Asfixia en las pymes: el 46% sufre retrasos en los pagos, el peor dato desde 2019
La morosidad vuelve a golpear a autónomos y pymes
Ser autónomo y cobrar a tiempo sigue siendo, para muchos, una utopía. El último informe del Observatorio de Pagos de la Unión Europea confirma un empeoramiento claro de la situación en España.
Según el Informe Anual 2025, el 46% de las pymes afirma haber sufrido problemas debido a la demora en los pagos, el nivel más alto desde 2019.
El dato supone:
- +5 puntos respecto a 2023 (41%)
- +12 puntos respecto a 2021 (mínimo reciente)
Esto confirma una tendencia negativa en los plazos de cobro, pese a la recuperación económica en otros indicadores.
Aunque España se mantiene ligeramente por debajo de la media de la Unión Europea, la diferencia se ha reducido, lo que indica un empeoramiento relativo.
Impacto directo: pagos, inversión y empleo
El retraso en el cobro de facturas no solo afecta a la liquidez inmediata, sino que tiene consecuencias en toda la actividad empresarial.
Según el informe:
- 24% de las empresas ha tenido dificultades para pagar a proveedores
- 19% ha frenado inversiones o contrataciones
Esto significa que la morosidad:
- limita el crecimiento empresarial
- reduce la capacidad de generar empleo
- afecta a la cadena de suministro
Se produce así un efecto dominó: una empresa que cobra tarde paga tarde, trasladando el problema a otros negocios.

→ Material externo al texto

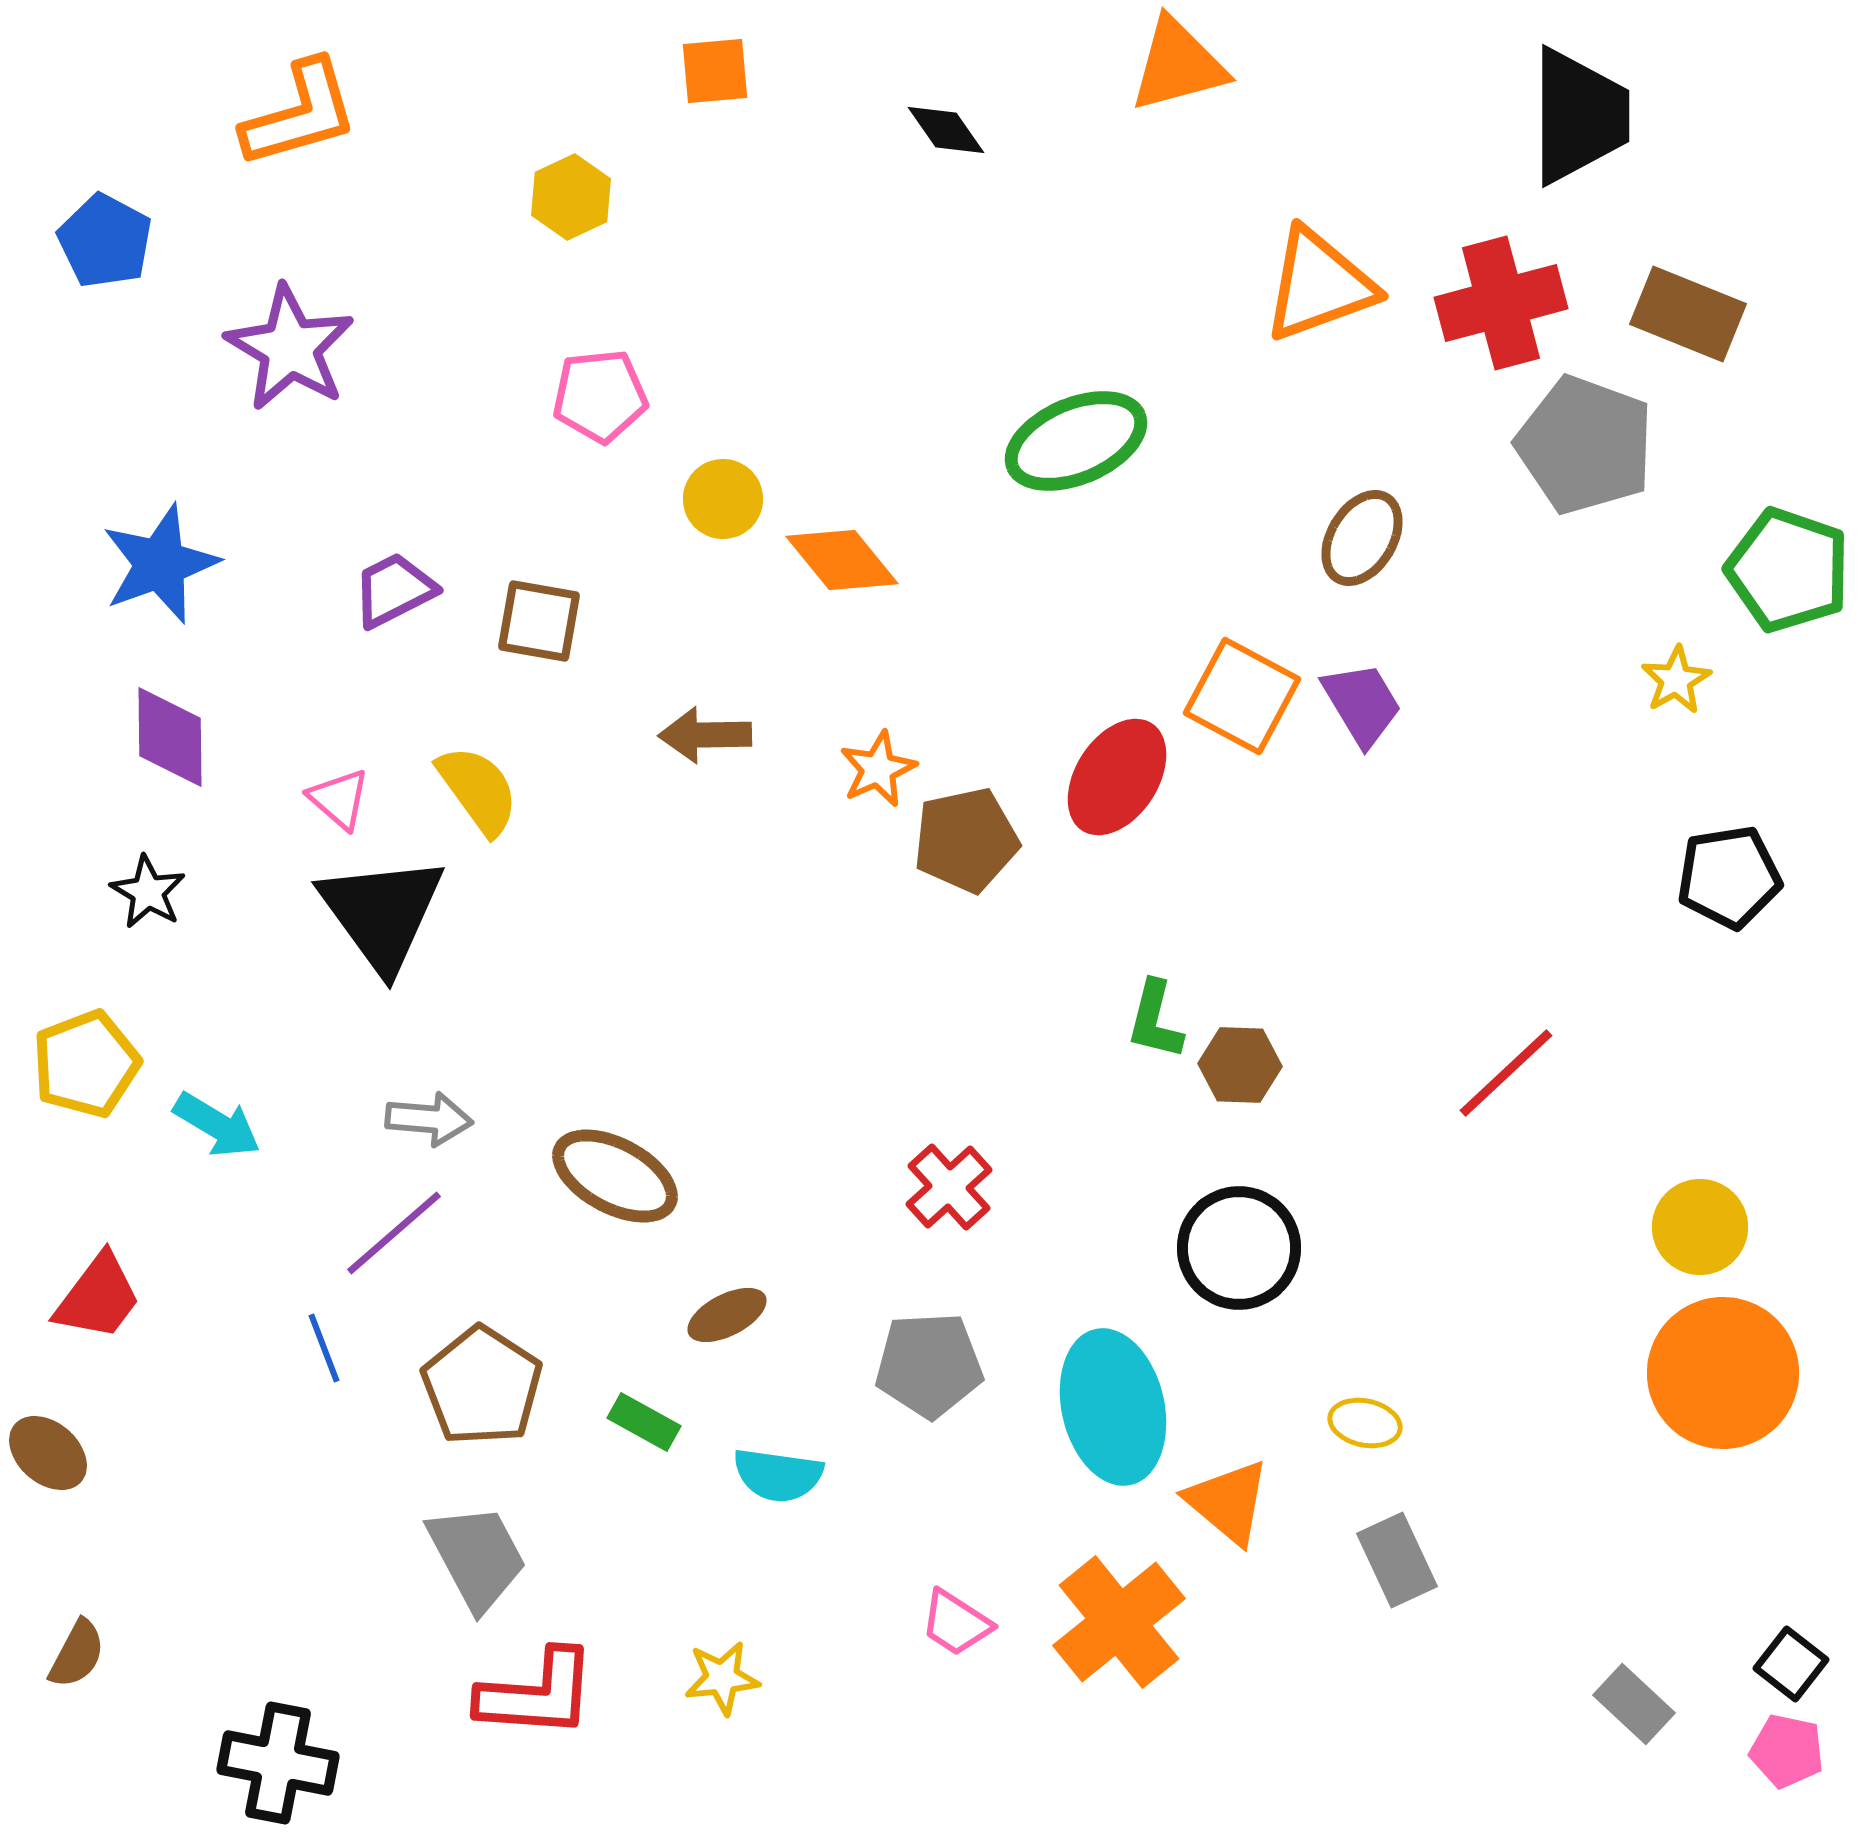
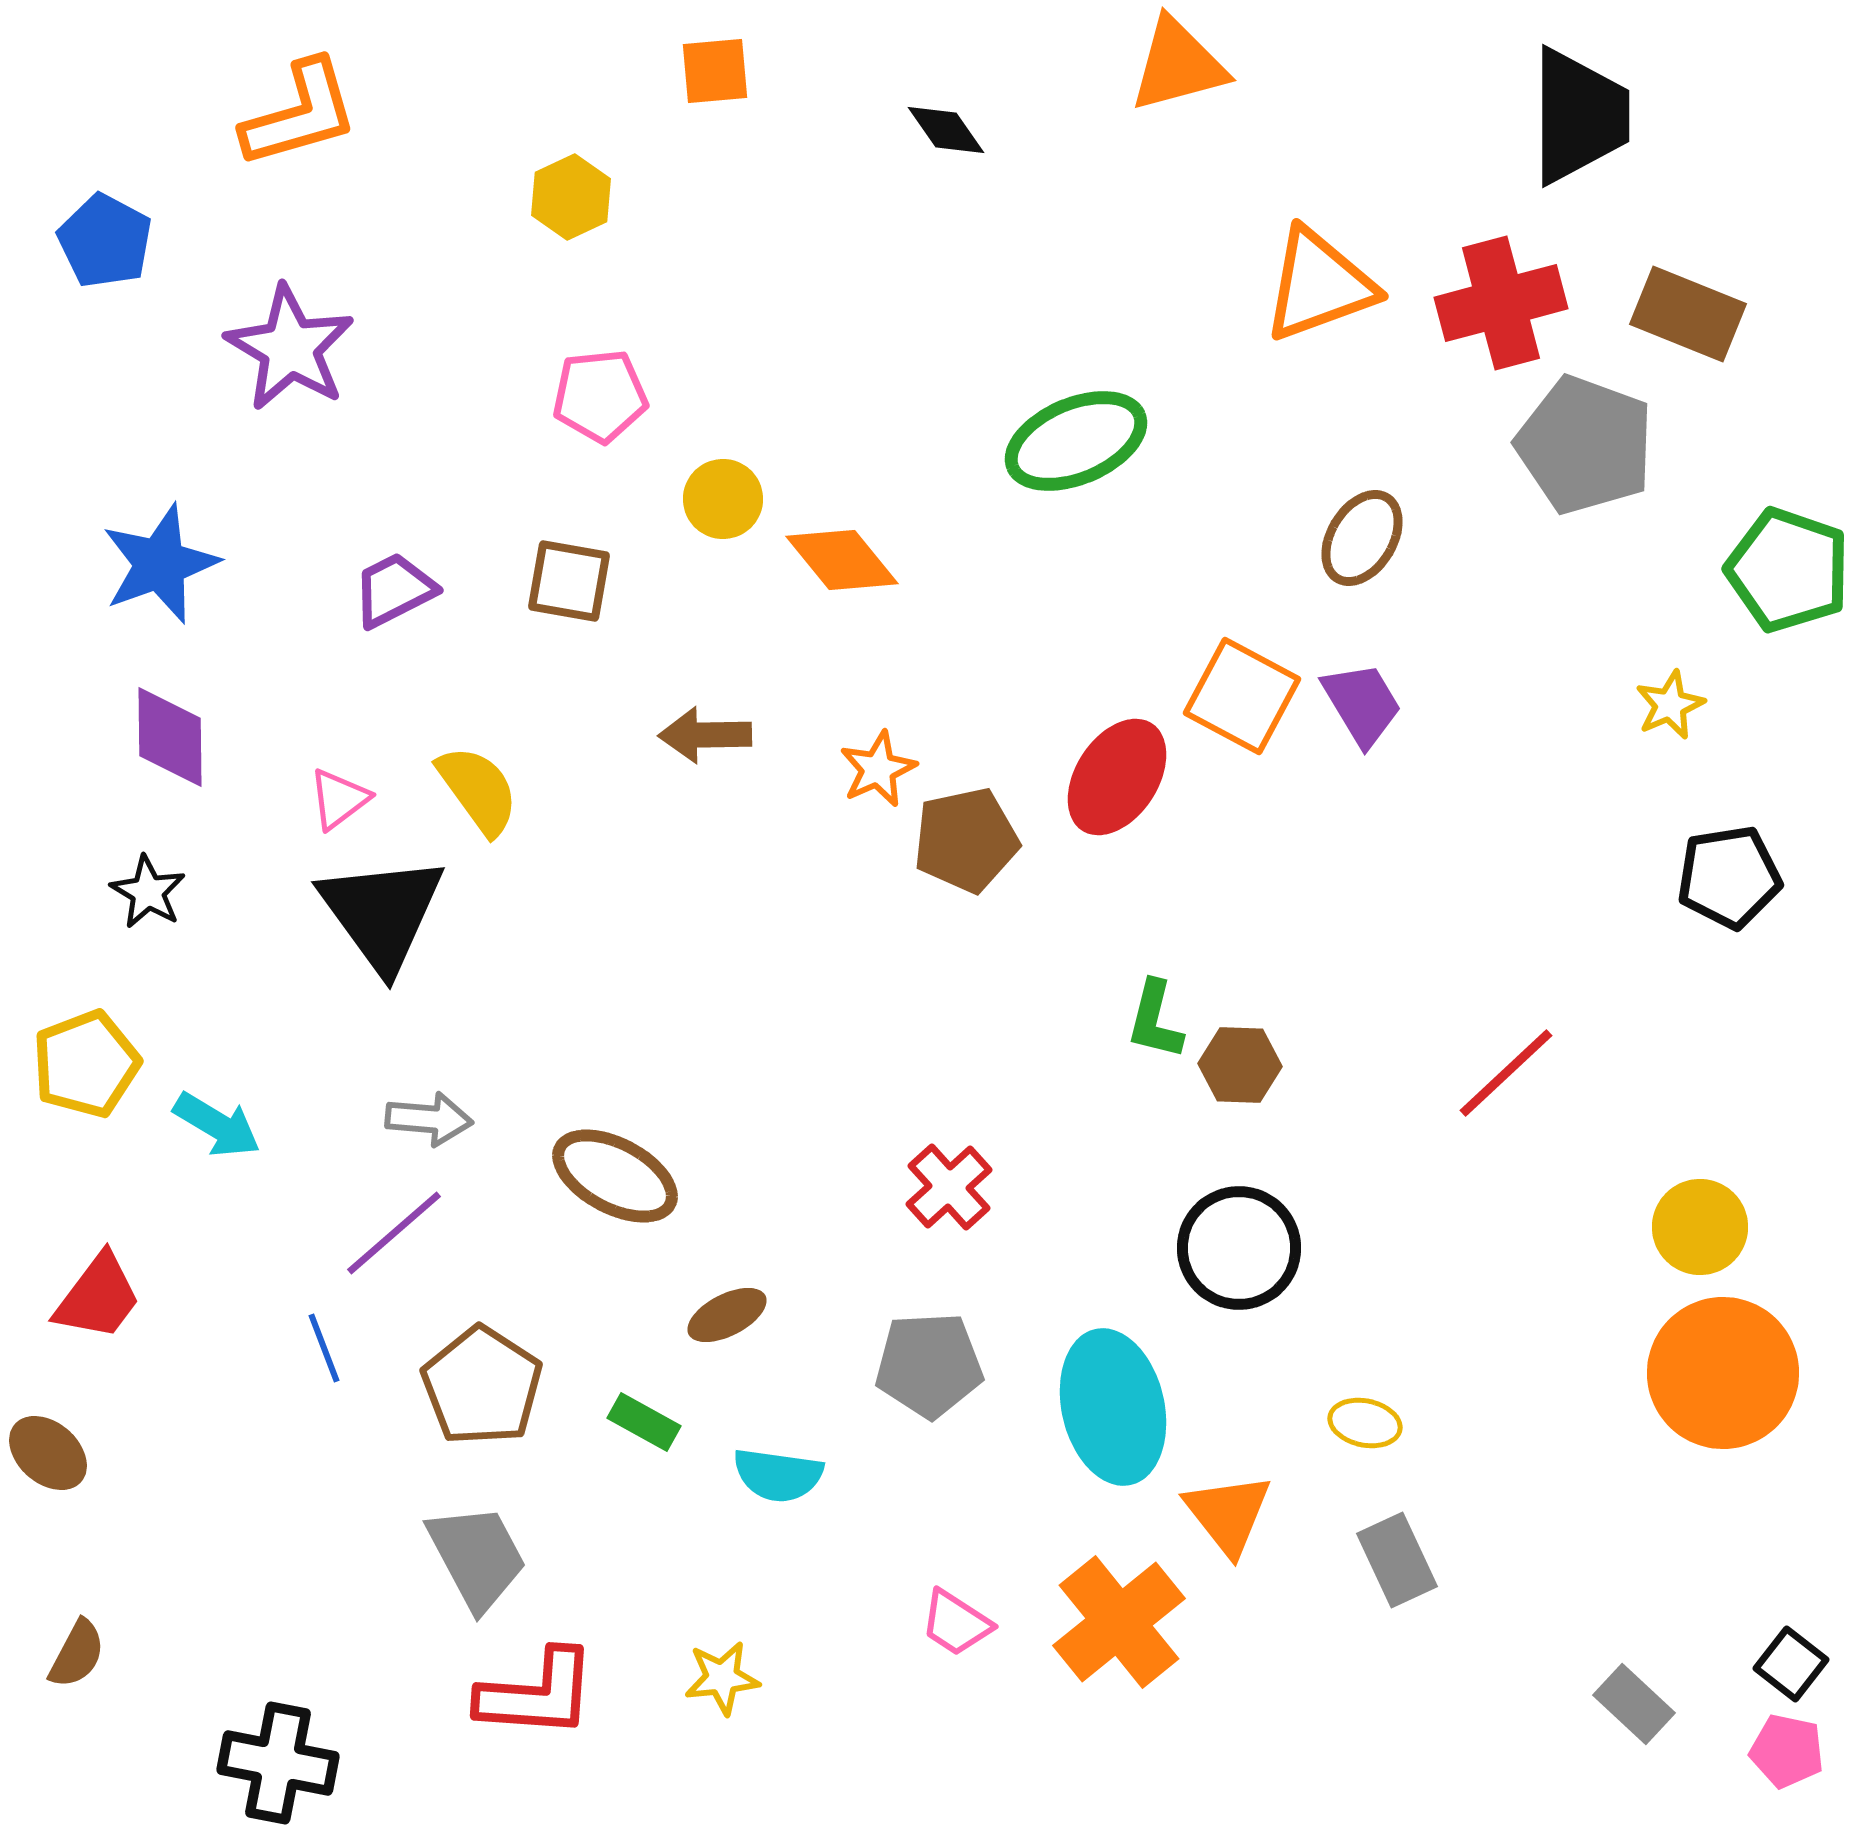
brown square at (539, 621): moved 30 px right, 40 px up
yellow star at (1676, 680): moved 6 px left, 25 px down; rotated 6 degrees clockwise
pink triangle at (339, 799): rotated 42 degrees clockwise
orange triangle at (1228, 1502): moved 12 px down; rotated 12 degrees clockwise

Plazos de pago: muy por encima de lo recomendado
El plazo medio de pago entre empresas (B2B) se sitúa en torno a 80 días en España, prácticamente sin cambios en los últimos tres años.
Este dato supera los límites recomendados por la normativa europea, que busca reducir los retrasos y evitar la acumulación de deuda comercial.
Entre las causas principales:
- problemas de liquidez de los clientes
- incertidumbre económica
- tensiones en el comercio internacional
Además, las empresas muestran una visión pesimista sobre la evolución futura, pese al crecimiento económico del país.
Las grandes empresas, las que más retrasan los pagos
Uno de los datos más relevantes del informe es la diferencia según el tamaño de la empresa.
- 51% de las microempresas paga en plazo
- solo 14% de las grandes empresas cumple los plazos acordados
Esto refleja que las grandes compañías presentan peores tasas de cumplimiento, lo que genera tensiones en la cadena de suministro.
En un país como España, donde el 99% del tejido empresarial está formado por pymes y autónomos, este desequilibrio tiene un impacto estructural.
Un problema extendido en toda Europa
La morosidad no es exclusiva de España. En el conjunto de la Unión Europea:
- 31% de las empresas reconoce haber retrasado sus propios pagos por cobrar tarde
Esto confirma que el problema es generalizado, aunque en España resulta especialmente sensible por el peso de las pequeñas empresas en la economía.
Una amenaza estructural para el tejido empresarial
Los retrasos en los pagos se consolidan como uno de los principales riesgos para autónomos y pymes.
En un contexto de:
- inflación acumulada
- aumento de costes
- incertidumbre económica
la falta de liquidez puede convertirse en un factor determinante para la supervivencia de muchas empresas.
El dato del 46% no solo refleja un problema puntual, sino una fragilidad estructural del sistema de pagos que sigue sin resolverse.